23 May God himself, the God of peace, sanctify you through and through. May your whole spirit, soul and body be kept blameless at the coming of our Lord Jesus Christ. 24 The one who calls you is faithful, and he will do it.
Paul immediately after says that Jesus
will sanctify us. He is powerful and loving and just and good. But He also wants us to participate in that process and live together with Him (verse 10). That's why Paul offers us instructions in this chapter. Because Jesus invites us into a
relationship, not a puppeteer interaction. He wants us to give our lives to Him to be sanctified (so that He can then do all the work on us).
...here I go making what I thought was going to be a short blog entry oober long once again haha so I'll try to get back to my point...
We are called to sanctification and our spiritual healthiness comes from an interaction of that spirit, soul, and body that He gave us. My idea that my soul needs to be worked on was only a half-truth because I was leaving out the fact that my soul is constantly working together
with my body.
This is the lesson that I've been learning over the past month or so.
I've been frustrated for years (with myself, with my past, and with God) that I couldn't seem to find healing in a certain area. The entire category was infecting me like a disease--infiltrating my thoughts and actions and emotions--consuming me and suffocating me like ash in the aftermath of a volcanic eruption. But then I realized (through many, many amazing books on this topic and time spent in Scripture) that just working on the spiritual side was not enough. Most of this brokenness was coming from the fact that I did not respect my body as part of God's creation. I viewed my body as bad and sinful and disgusting when really,
we are meant to be bodily people.
So all at once I started going to the gym 6 days a week, taking vitamins, drinking water, and actually taking note of not only the calories that I put into my body but also the nutritional value of what I put into my body. Today I even ran outside which is something I have never, in 21 years, never ever done. And what I've learned during these past four weeks of being physically healthy is that
I am experiencing healing.
I'm not 100% there yet. My cognitions and emotions and actions still fall short at times. But everything I've been learning over the past two years on a spiritual level are interacting with what God's been teaching me on a physical level. And it is through this interaction that I can vividly see sanctification in my life in an area that I at times doubted the Lord would heal in me.

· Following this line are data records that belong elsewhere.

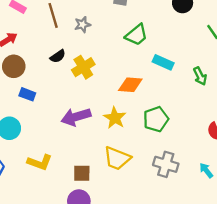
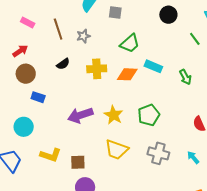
yellow cross: (83, 67) -> (97, 69), moved, turned 30
orange diamond: (130, 85) -> (127, 74), moved
brown square: (82, 173) -> (78, 162), moved

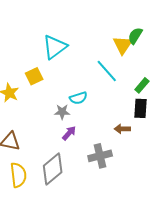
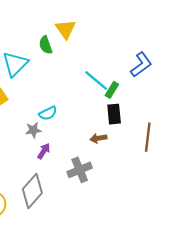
green semicircle: (135, 36) -> (46, 45), moved, turned -42
yellow triangle: (123, 45) -> (65, 29), moved
cyan line: (107, 71) -> (96, 81), moved

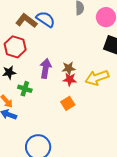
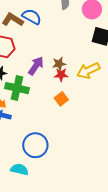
purple arrow: (46, 68) -> (36, 66), turned 30
green cross: (25, 89) -> (17, 88), size x1.6

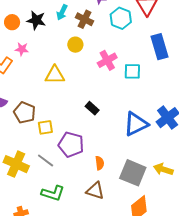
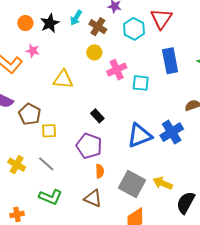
black star: (36, 20) -> (50, 23), turned 30
yellow circle: (75, 45) -> (94, 52), moved
purple pentagon: (71, 145) -> (89, 146), moved
yellow cross: (16, 164) -> (17, 165), size x0.7

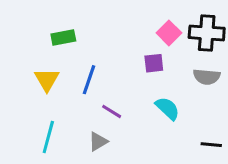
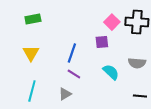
green rectangle: (63, 38) -> (33, 19), moved
gray semicircle: (207, 77) -> (137, 63), moved
blue line: (89, 80) -> (72, 53), moved

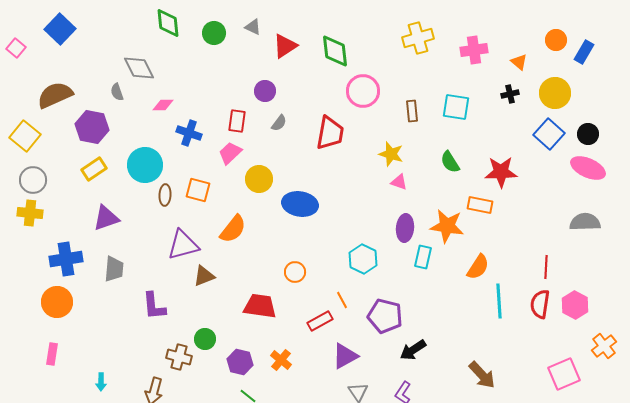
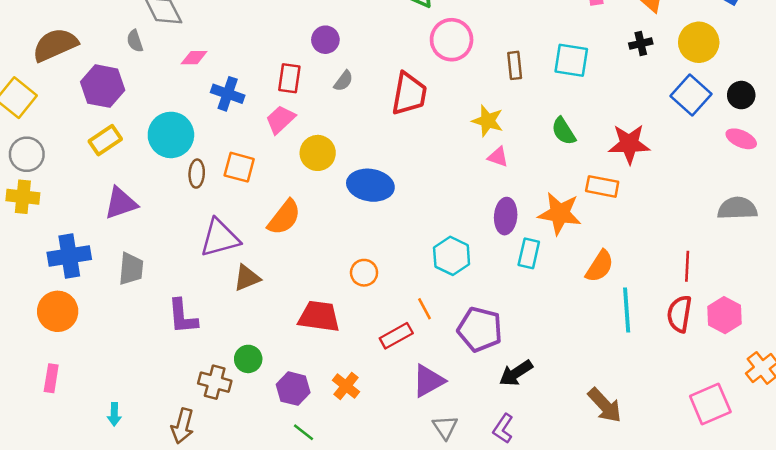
pink ellipse: (588, 168) -> (741, 139), size x0.7

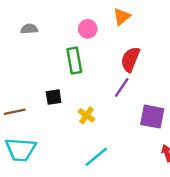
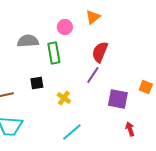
gray semicircle: (29, 29) -> (28, 41), moved, size x1.5

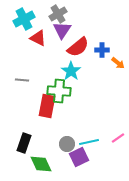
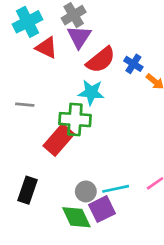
blue cross: (102, 50) -> (133, 64), turned 32
cyan star: (71, 71) -> (91, 92), turned -30
red rectangle: (47, 106) -> (59, 140), turned 30
green diamond: (41, 164) -> (76, 217), moved

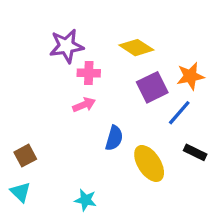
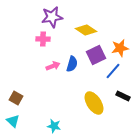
purple star: (67, 46) -> (52, 17), moved
pink cross: (89, 73) -> (43, 39), moved
blue semicircle: (114, 138) -> (72, 64), moved
brown square: (25, 156) -> (16, 98), turned -32

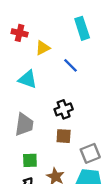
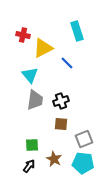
yellow triangle: (43, 48) -> (43, 48), size x1.5
cyan triangle: (28, 79) -> (30, 75), turned 30
gray trapezoid: (24, 124) -> (35, 100), moved

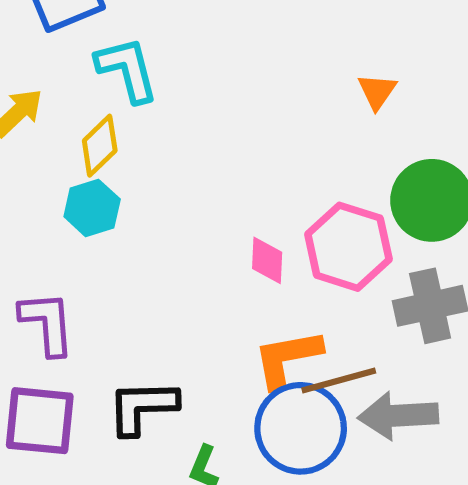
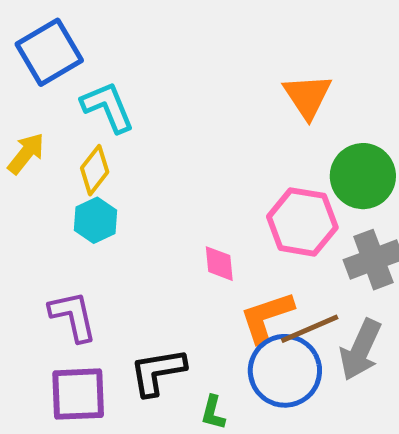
orange triangle: (377, 91) -> (307, 96), size x1.6
pink diamond: (267, 260) -> (219, 264), moved
gray arrow: (398, 416) -> (361, 350), turned -54

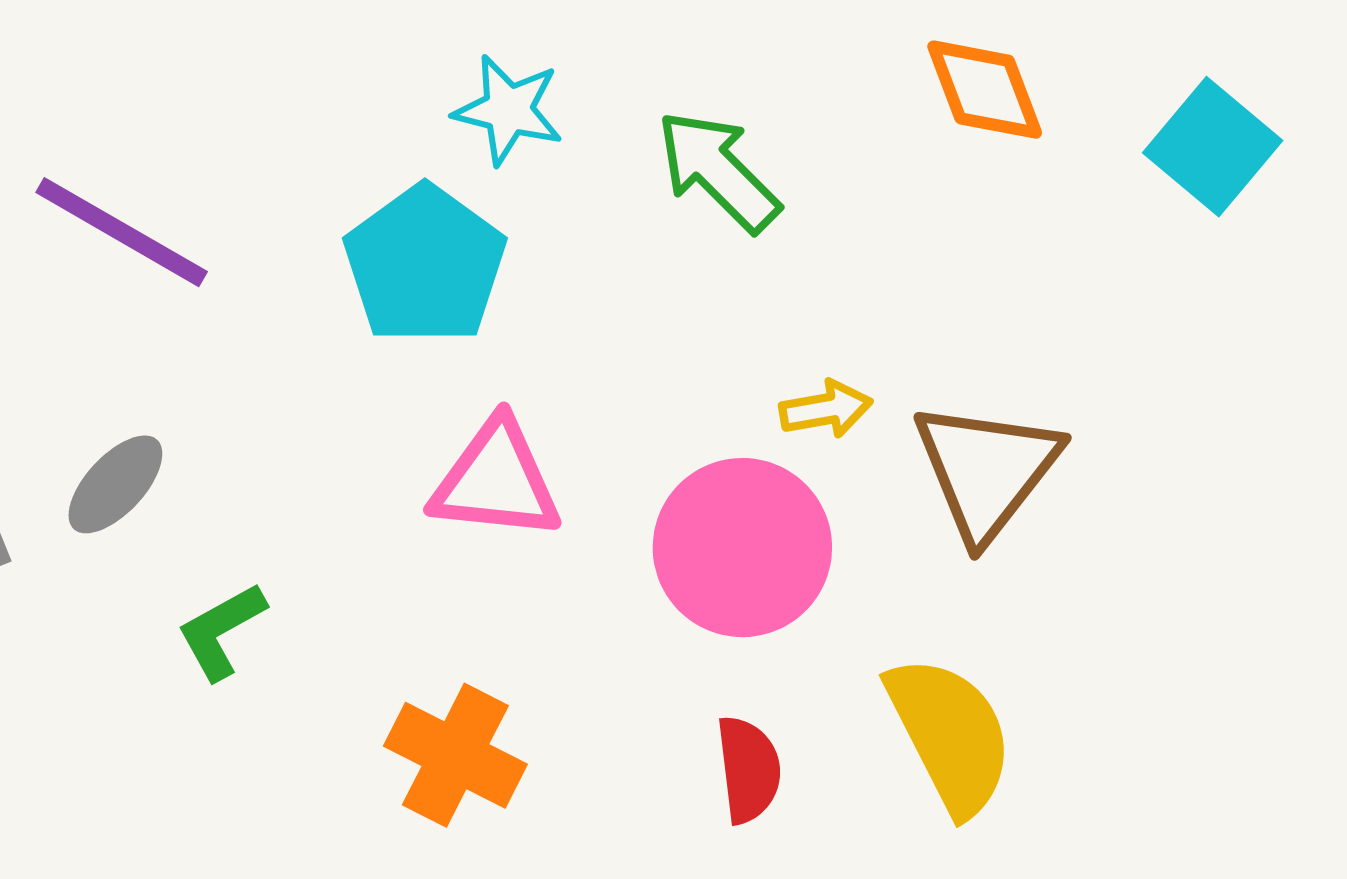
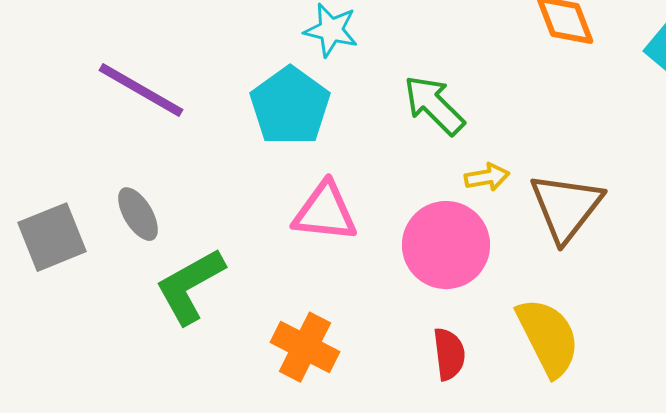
green arrow: (718, 171) -> (434, 105), moved
gray ellipse: (115, 484) -> (138, 214), turned -74
green L-shape: (221, 631) -> (190, 286), size x1.6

May God himself, the God of peace, sanctify you through and through. May your whole spirit, soul and body be kept blameless at the coming of our Lord Jesus Christ. (1 Thessalonians 5:23)
My body is made for good. For purpose. As a biopsychology major, this is something that I've definitely learned and been able to appreciate at a far deeper understanding. Jesus gives us spirit, soul, and body and He wants us to submit
all to Him.
The one who calls you is faithful, and he will do it. (1 Thessalonians 5:24)
Jesus is
so good. I can't believe I ever doubted that He would heal me. All the while He was just waiting for me to understand. He was waiting for me to work with Him and submit to Him.
He was waiting for His daughter to appreciate His creation of her body and not just her soul.